Little holes. Little bits missing. Things nibbled away here and there.
“And the holes kept getting bigger?”
“I’m afraid so. With each recurrence, you remembered less.”
I could feel the empty space inside me, in my skull, in my guts.
“And now here I am with nothing.”
“I know it doesn’t feel like it at the moment, Eric, but you have to keep focused on the fact that none of your memories are really lost. What you are suffering from—whatever the peculiarities of your case—is a purely psychological condition. It’s a type of memory suppression, not actual damage. Everything is still in your head somewhere and, one way or another, it will start to come back from wherever you’ve hidden it. The trick will be in working out what’s triggering the recurrences and finding a way to defuse it.”
I nodded blankly.
“I think that’s enough for today,” Randle said. “It’s a lot for you to take in all at once, isn’t it? Perhaps you should go home now, try to get some rest. Shall we meet up again tomorrow evening?”
“Yes. Sure.” They ached; my eyes ached. I started to push myself up on the wicker chair arms.
“Oh, before you go—one more thing.”
“Okay,” I said, for the hundred-thousandth time.
“In the past, you’ve written and left letters for yourself to be read after a recurrence. I must ask you—and this is very important now, Eric—under no circumstances write or read anything like this. It could be incredibly destabilising for you, possibly even leading to another—”
Something on my face gave me away. She stopped mid-sentence and chased my reaction.
“Has something like this happened already?”
“No.” It was a knee-jerk, things are complicated enough thing to say, nothing to do with what would be the best or not the best thing to do. Was it even really a lie? I smoothed over the bumps deciding I’d think about it later: “Well,” I said. “There was a note by the front door telling me to phone you and how to get here, just that kind of thing.”

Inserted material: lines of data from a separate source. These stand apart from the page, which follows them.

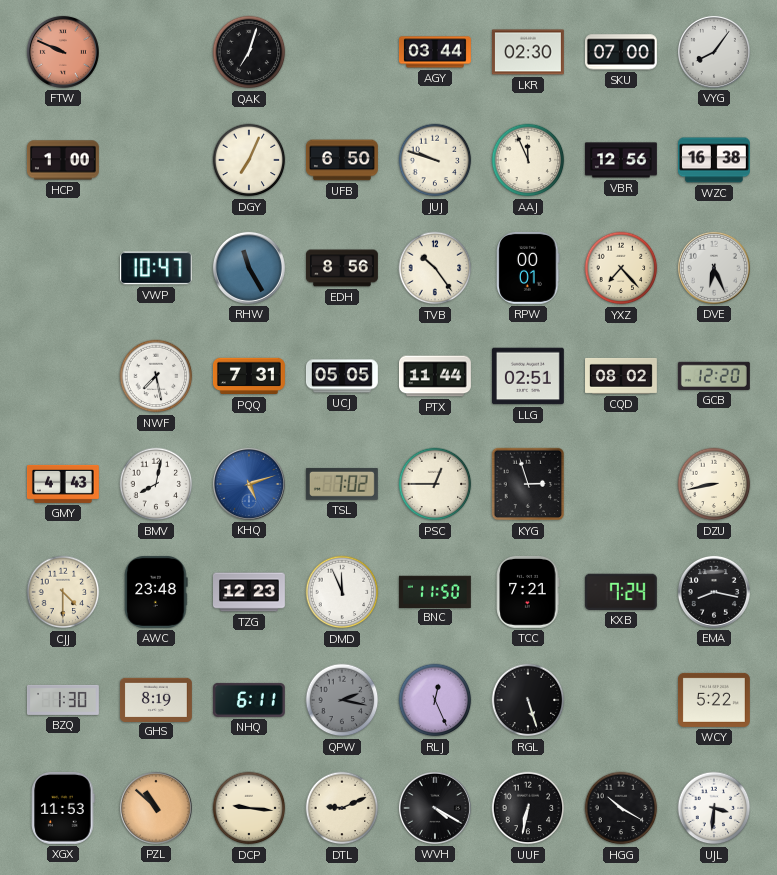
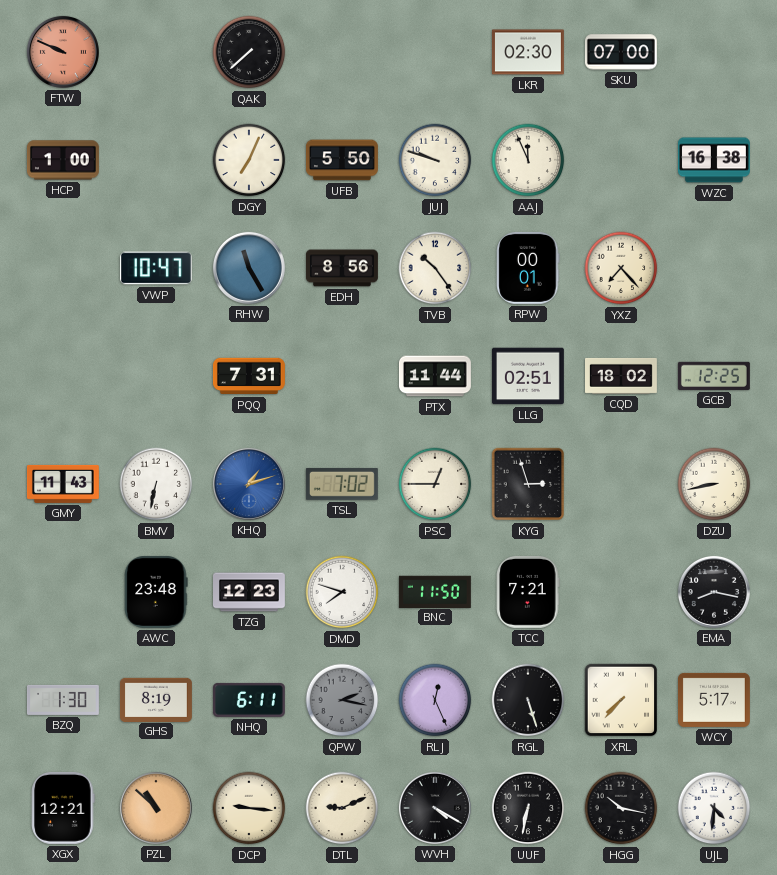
QAK: 7:03 -> 7:38
AGY: 03:44 -> none
VYG: 8:06 -> none
UFB: 6:50 -> 5:50
VBR: 12:56 -> none
DVE: 6:26 -> none
NWF: 7:28 -> none
UCJ: 05:05 -> none
CQD: 08:02 -> 18:02
GCB: 12:20 -> 12:25
GMY: 4:43 -> 11:43
BMV: 8:02 -> 6:32
KHQ: 5:12 -> 1:12
CJJ: 4:30 -> none
DMD: 11:56 -> 7:48
KXB: 7:24 -> none
XRL: none -> 7:37
WCY: 5:22 -> 5:17
XGX: 11:53 -> 12:21
HGG: 10:20 -> 10:17
UJL: 3:31 -> 4:31
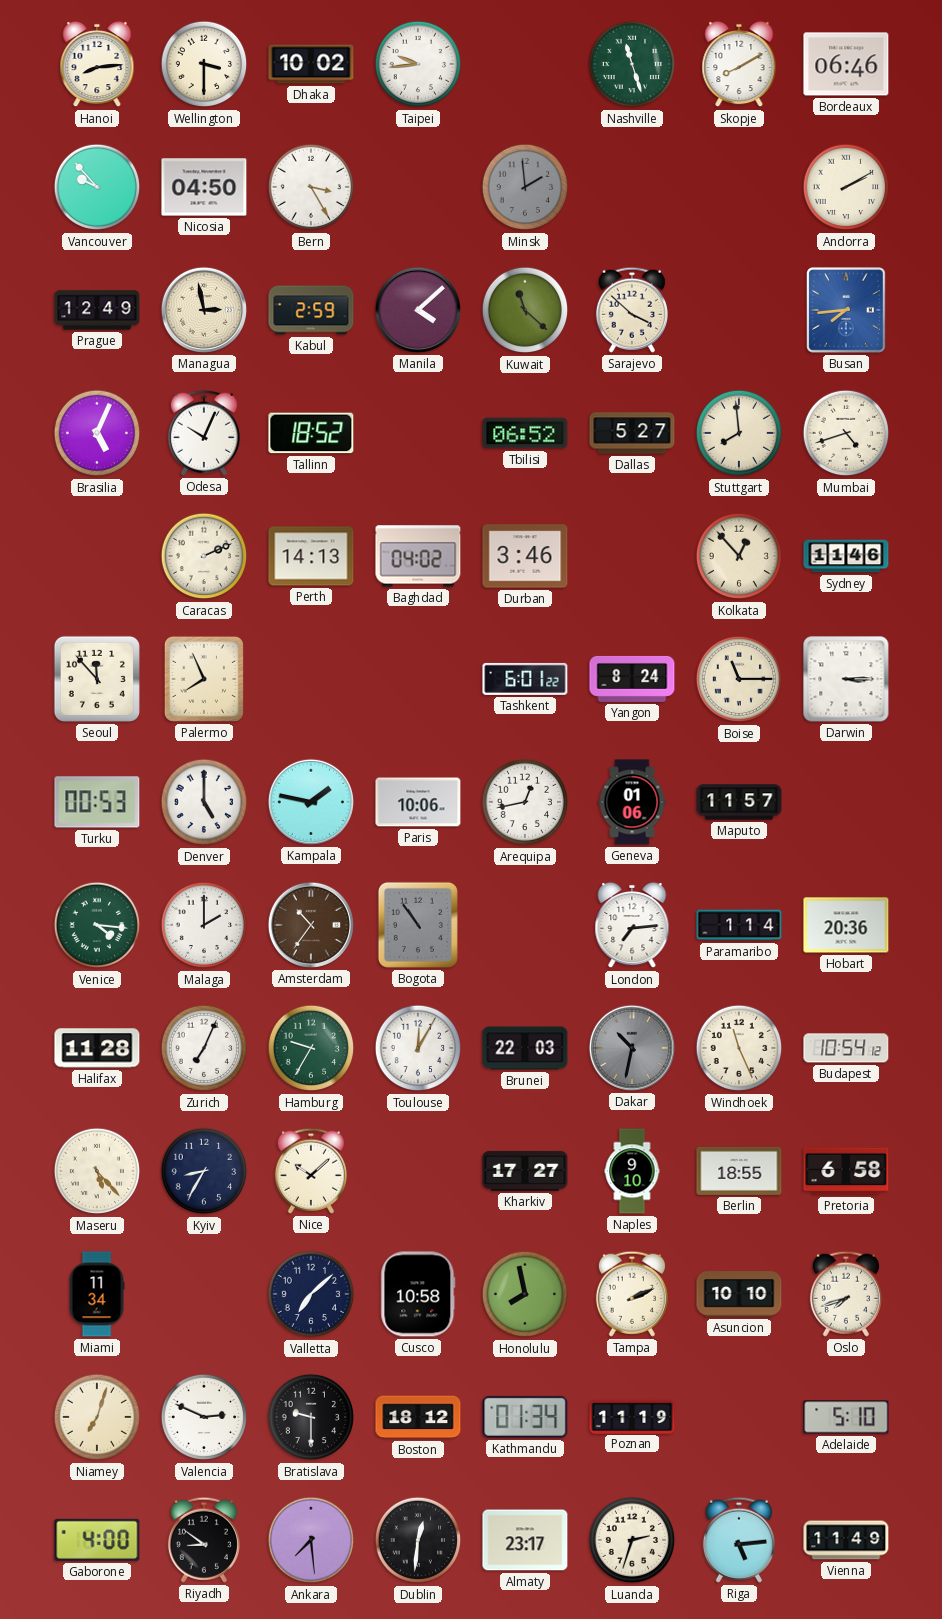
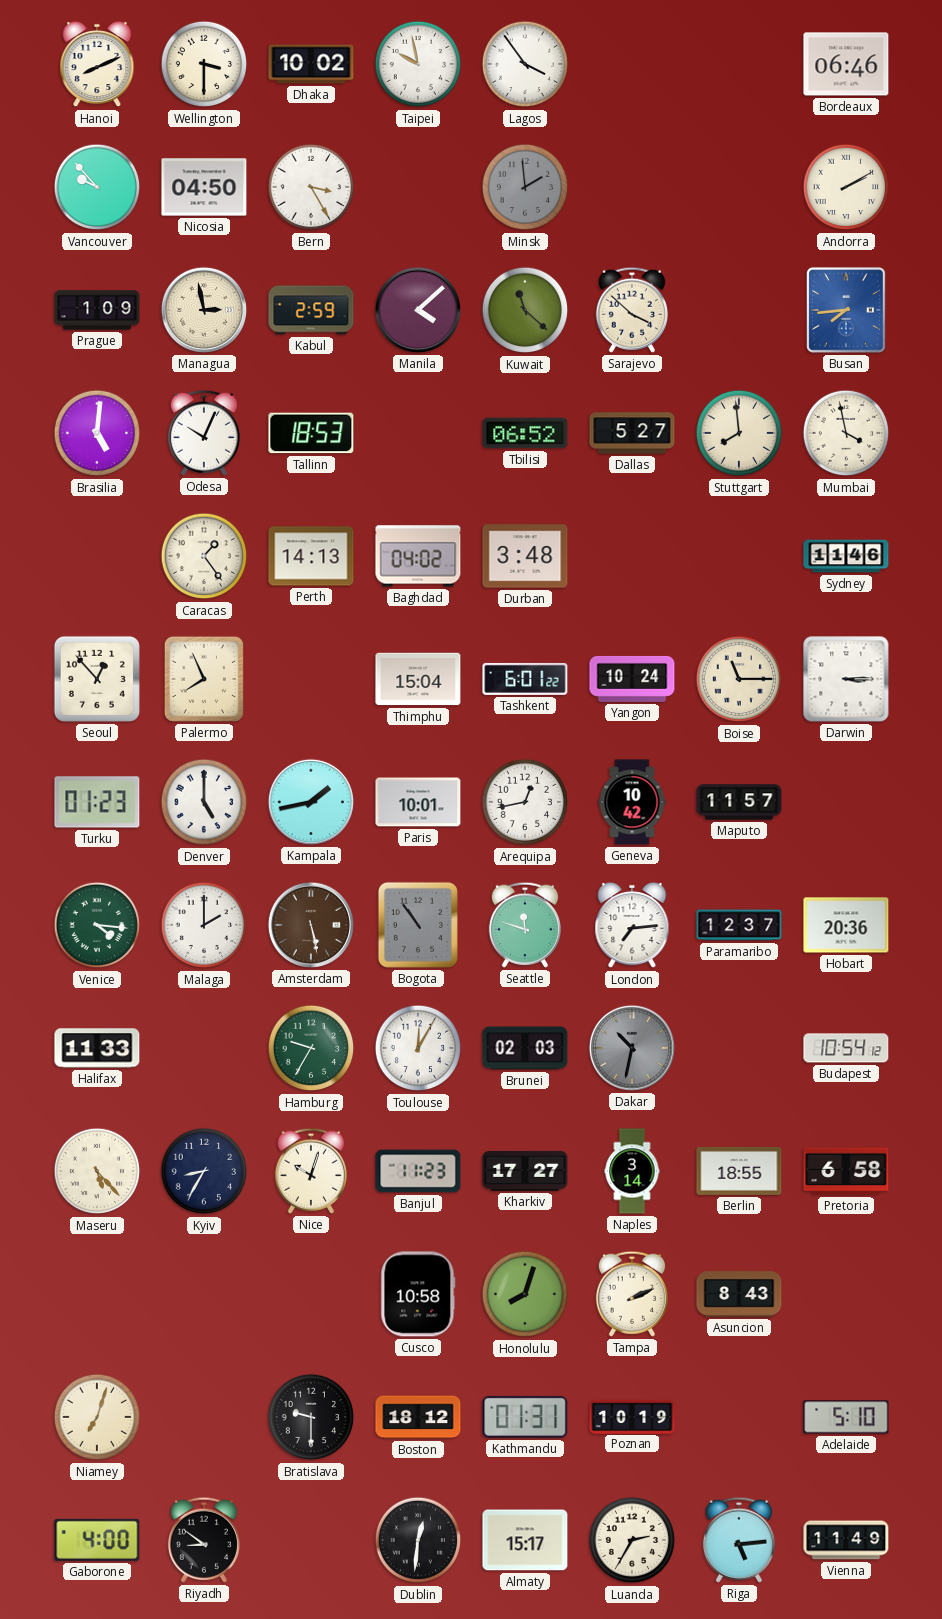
Hanoi: 8:14 -> 8:11
Taipei: 9:44 -> 9:58
Lagos: none -> 3:54
Nashville: 11:27 -> none
Skopje: 8:10 -> none
Prague: 12:49 -> 1:09
Brasilia: 5:04 -> 5:01
Tallinn: 18:52 -> 18:53
Mumbai: 4:42 -> 3:58
Caracas: 2:11 -> 1:24
Durban: 3:46 -> 3:48
Kolkata: 12:53 -> none
Seoul: 11:53 -> 12:53
Thimphu: none -> 15:04
Yangon: 8:24 -> 10:24
Turku: 00:53 -> 01:23
Kampala: 1:47 -> 1:43
Paris: 10:06 -> 10:01
Geneva: 01:06 -> 10:42
Amsterdam: 10:36 -> 5:28
Seattle: none -> 11:48
Paramaribo: 1:14 -> 12:37
Halifax: 11:28 -> 11:33
Zurich: 7:04 -> none
Brunei: 22:03 -> 02:03
Windhoek: 11:26 -> none
Nice: 10:08 -> 10:03
Banjul: none -> 11:23
Naples: 9:10 -> 3:14
Miami: 11:34 -> none
Valletta: 7:08 -> none
Honolulu: 7:58 -> 8:03
Asuncion: 10:10 -> 8:43
Oslo: 7:42 -> none
Valencia: 2:49 -> none
Kathmandu: 01:34 -> 01:31
Poznan: 11:19 -> 10:19
Ankara: 7:29 -> none
Almaty: 23:17 -> 15:17
Luanda: 2:33 -> 2:35
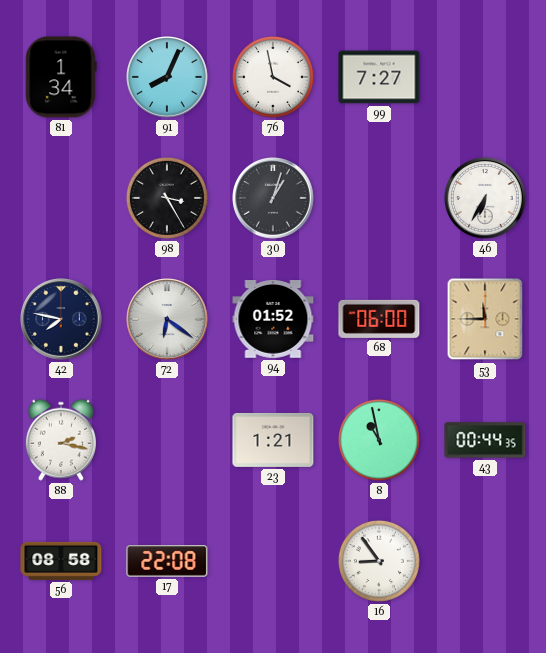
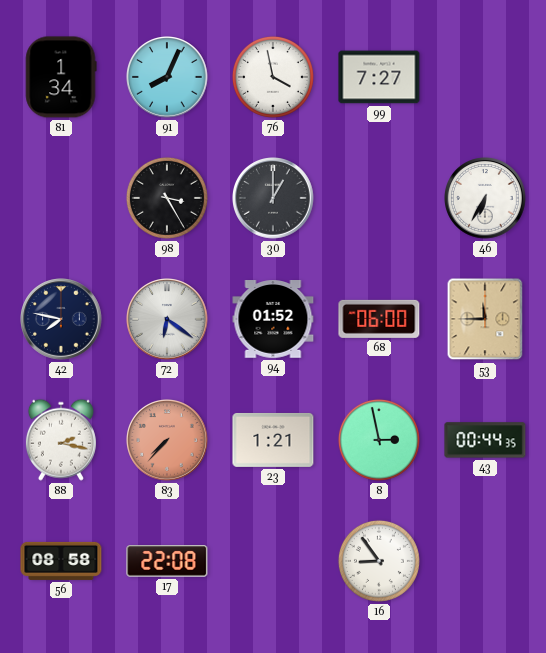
30: 1:03 -> 1:00
83: none -> 7:37
8: 10:58 -> 2:58
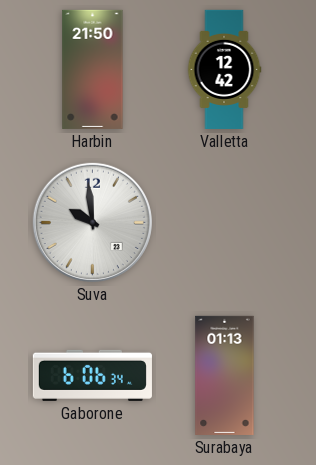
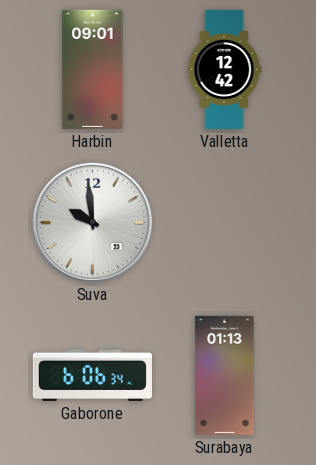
Harbin: 21:50 -> 09:01
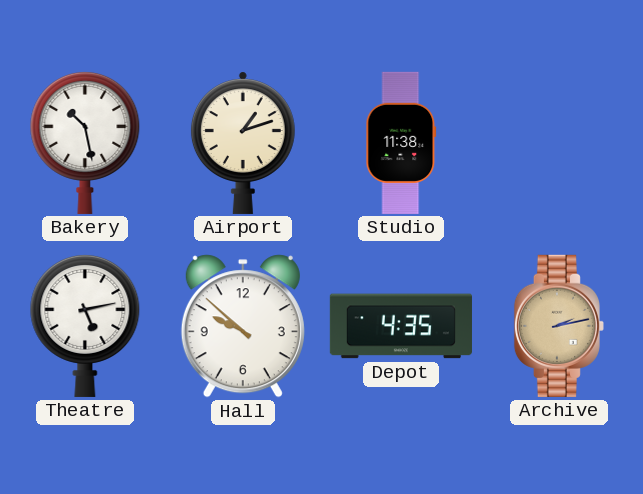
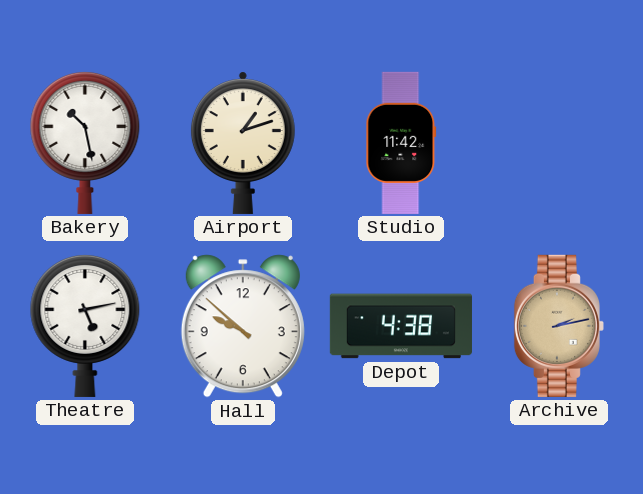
Studio: 11:38 -> 11:42
Depot: 4:35 -> 4:38
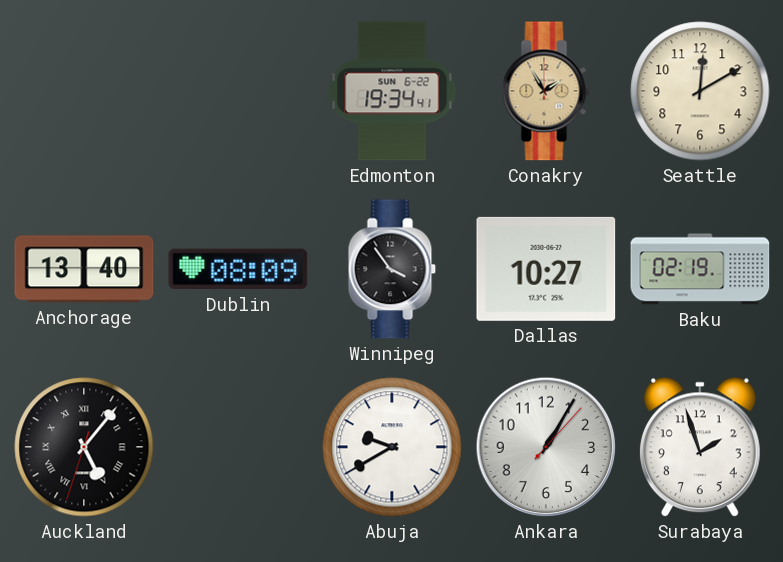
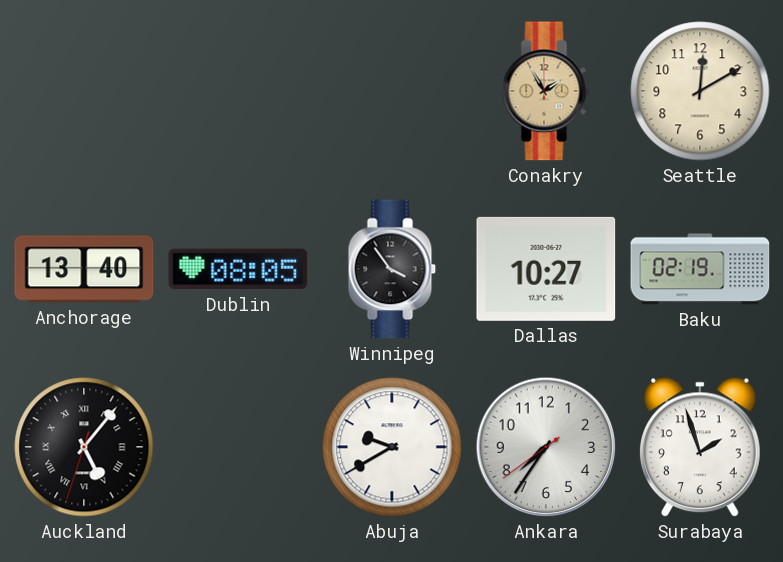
Edmonton: 19:34 -> none
Dublin: 08:09 -> 08:05
Ankara: 1:05 -> 7:35
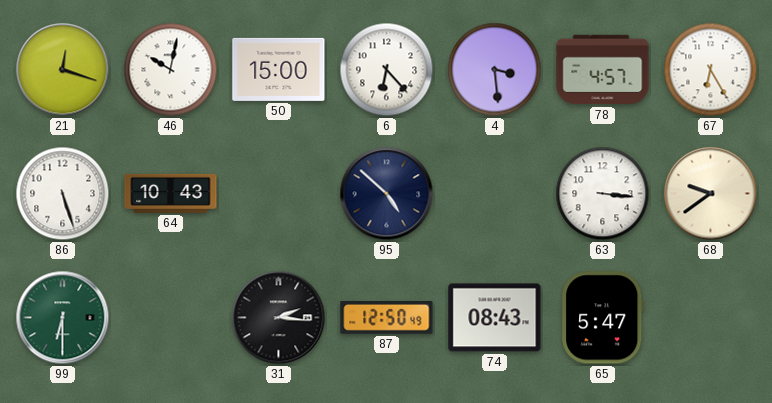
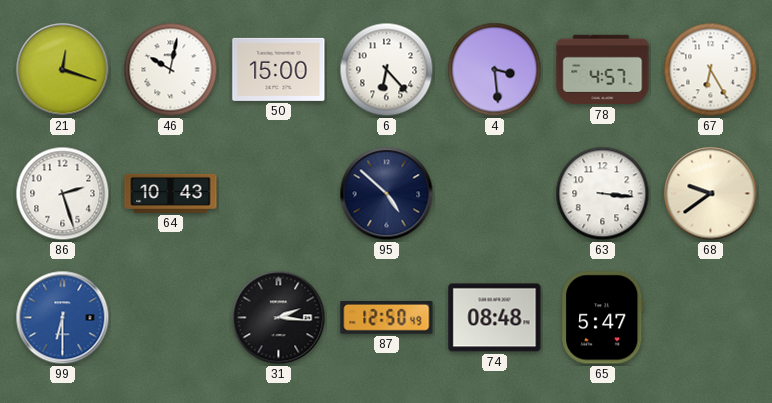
86: 5:27 -> 2:27
99 dial: green -> blue
74: 08:43 -> 08:48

Half true. Less than half true: Good luck and sorry. The First Eric Sanderson.
“Of course,” she said. “You should leave that in place in case you ever need it again. But please—if you should come across anything else, bring it straight to me. Don’t read it. I know what I’m asking you to do is difficult, but if I’m going to be able to help you, this is very, very important. Okay?”
“Yes,” I said. “Sure,” I said. “No problem.”